After we scattered the ashes in the creek at the bottom of the back yard, we followed them with some orchids, Dad's favourite flower. Mum got enough for us each to have a spray of small white orchids, which we cast into the water of the creek.

After the ritual, we all shared a lunch of various finger food and cake, as a low-intensity way to spend some time together to 'come back to earth' after the emotion of the ritual.

I was exhausted, and was dozing at the table, so Mum instructed me to lie down, which I did on the lounge, and was out to it for an hour or two. I hadn't realised how physically exhausting the emotional intensity of the occasion would be. But overall, it was a good time, and an important next step for us all in the process of grieving Dad's loss, and remembering him.

My aunt and cousin from Newcastle stayed with us Thurs and Friday nights, and it was nice to spend some time catching up with them both during that time. I also had the chance to catch up with a friend and her family (and go to church with her) on Sunday, which was also an enjoyable occasion (even though our lunch was a little surreal, as we had to dine by candlelight, as the cafe, and the whole shopping centre surrounding it, were in the midst of a power failure. But despite this, the cafe proprietors were going out of their way to still provide service to customers... lucky their fryer and grill were powered by gas! :-)

So, overall, my trip to Sydney was brief, emotional, but satisfying, and I'm glad I went, and that Mum and I decided to hold the ceremony on Dad's birthday. Using that date helped to add some depth to the ritual, and to provide some extra salve for what would have been a pretty sad day for us anyway.

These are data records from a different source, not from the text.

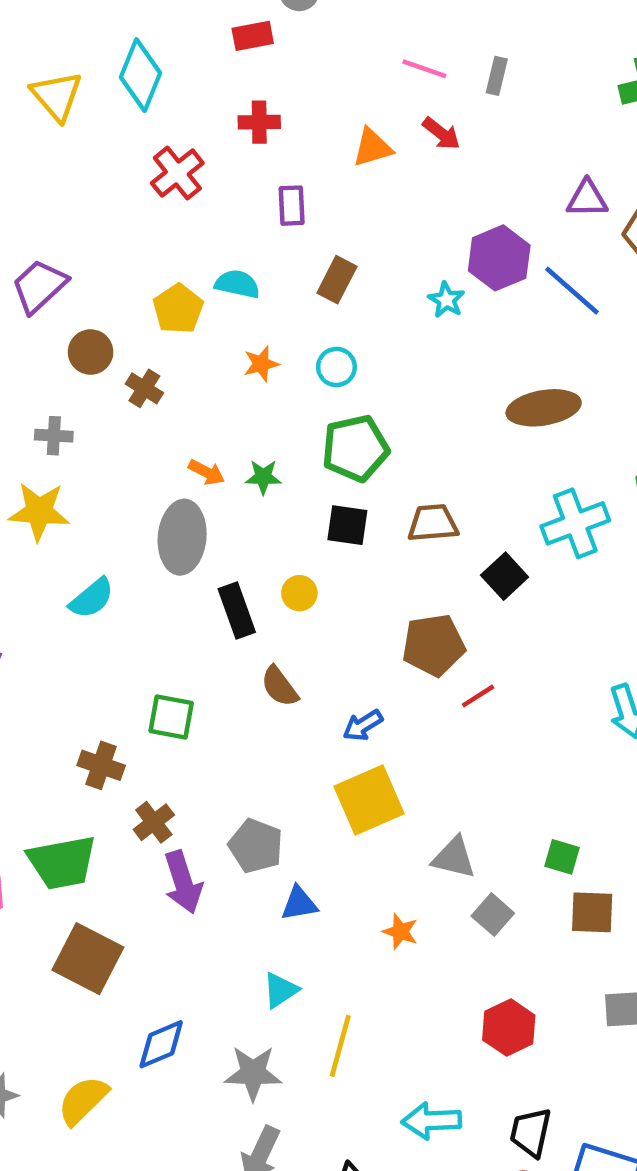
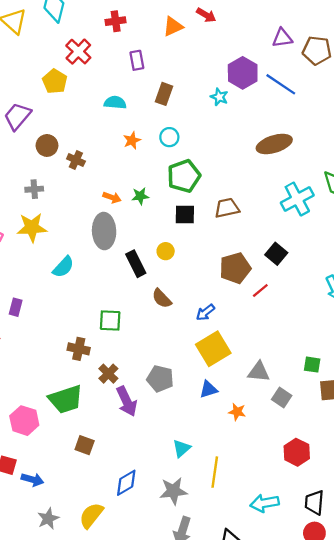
yellow pentagon: (178, 309) -> (55, 81), moved
black square: (505, 576) -> (276, 254), moved
blue triangle: (299, 904) -> (208, 389), moved
brown square: (88, 959) -> (85, 445), size x0.6

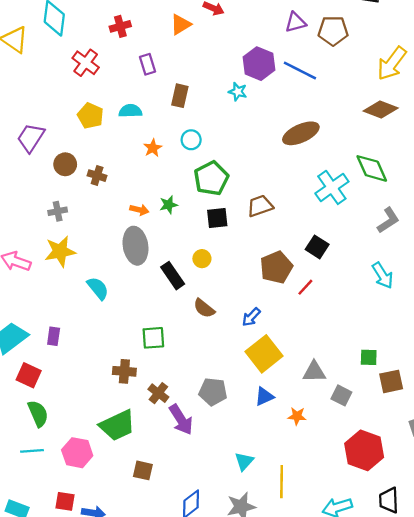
yellow pentagon: (55, 81) -> (90, 116), moved
cyan semicircle: (63, 267) -> (98, 288), turned -75
red hexagon: (297, 452) -> (364, 450), size x1.4

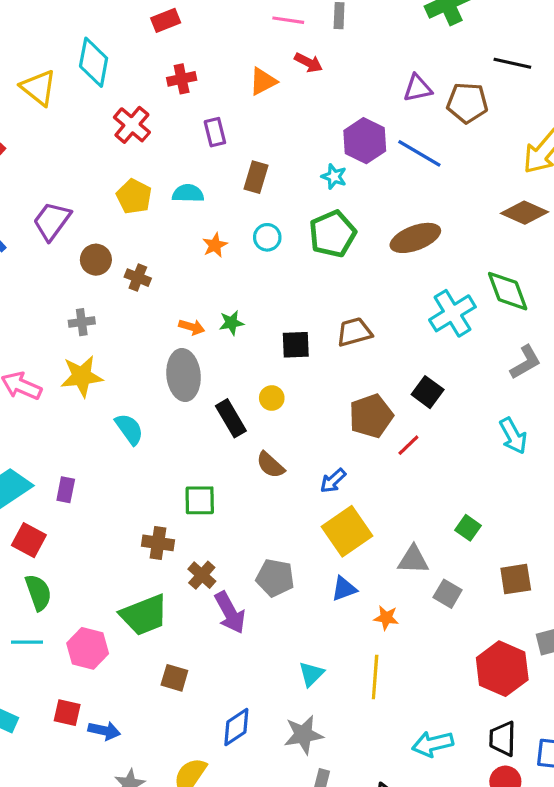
green pentagon: (211, 178) -> (332, 234), moved
green square: (369, 357) -> (468, 528), moved, turned 30
red hexagon: (364, 450) -> (502, 669), moved
yellow line: (282, 482) -> (375, 677), moved

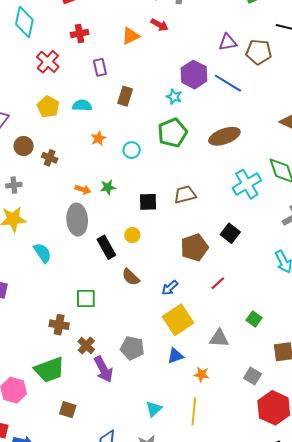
cyan circle: (267, 237) -> (132, 150), moved
red line: (408, 445) -> (218, 283), moved
gray square: (448, 594) -> (253, 376), moved

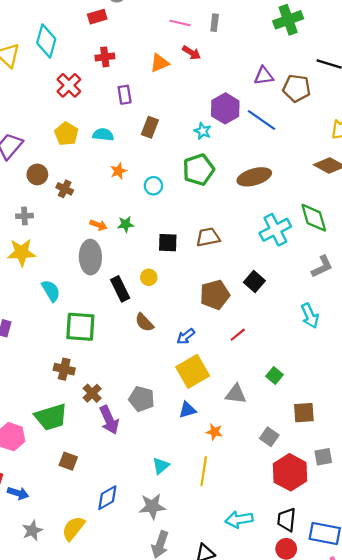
green square: (86, 298) -> (80, 327), moved, size x1.4

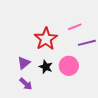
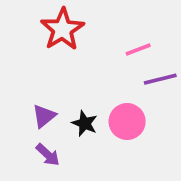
red star: (46, 39) -> (62, 29), moved

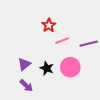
red star: (62, 29) -> (49, 25), moved, size x0.6
pink line: (138, 50) -> (62, 41), moved

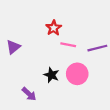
pink line: (62, 41) -> (68, 45), turned 32
purple triangle: (24, 64) -> (13, 47), moved

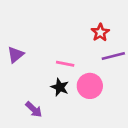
red star: (54, 28) -> (100, 32), moved
pink line: (68, 45) -> (65, 64), moved

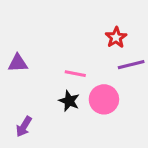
purple triangle: (16, 55) -> (18, 63), turned 36
purple arrow: (34, 109) -> (24, 127), moved, turned 78

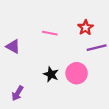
purple triangle: (18, 63) -> (13, 46), turned 32
pink line: (75, 74) -> (50, 33), moved

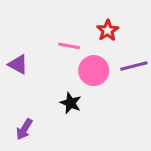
red star: (85, 28) -> (108, 30), moved
pink circle: (77, 73) -> (94, 71), moved

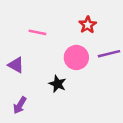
pink line: (69, 46) -> (37, 32), moved
purple triangle: (18, 64) -> (16, 65), moved

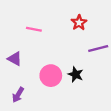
pink circle: (76, 57) -> (51, 76), moved
black star: (57, 84) -> (76, 74), moved

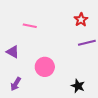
red star: (79, 23) -> (81, 20), moved
black star: (76, 74) -> (78, 86), moved

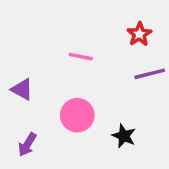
pink line: (30, 26) -> (81, 57), moved
black star: (78, 86) -> (124, 136), moved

It was interesting, tonight, I was involved in a Bible study group at church, and we talked (among many things) about death, and how our society seems to be afraid of death. Many people just don't want to talk about the fact that someone close to them has died, and there is an avoidance thing happening.

I suppose that I'm one of the lucky ones, who had a good and healthy relationship with my Dad, and so whilst his death was painful, and it's sad and hard that he's not around any more, I really have no regrets. There were no things left unsaid, or unresolved between us, and I saw him only a month before he died, when I visited Sydney during the mid-semester break last September (and he was quite his normal self then). When he was dying, I also arrived in time to see him whilst he was still conscious and lucid, and aware that I was there. So, as far as such things go, I feel pretty fortunate, but that doesn't mean I don't cry (and in fact am crying now as I write this)... but it's all good and healthy, and a natural part of my ongoing grieving process.

I'm grateful that there are people in
both my life, and in Mum's who are not afraid of tears, and understand that it's OK for us to still cry a bit when we think of Dad, because it's a natural and healthy part of our ongoing grief, which will be with us both for some time yet.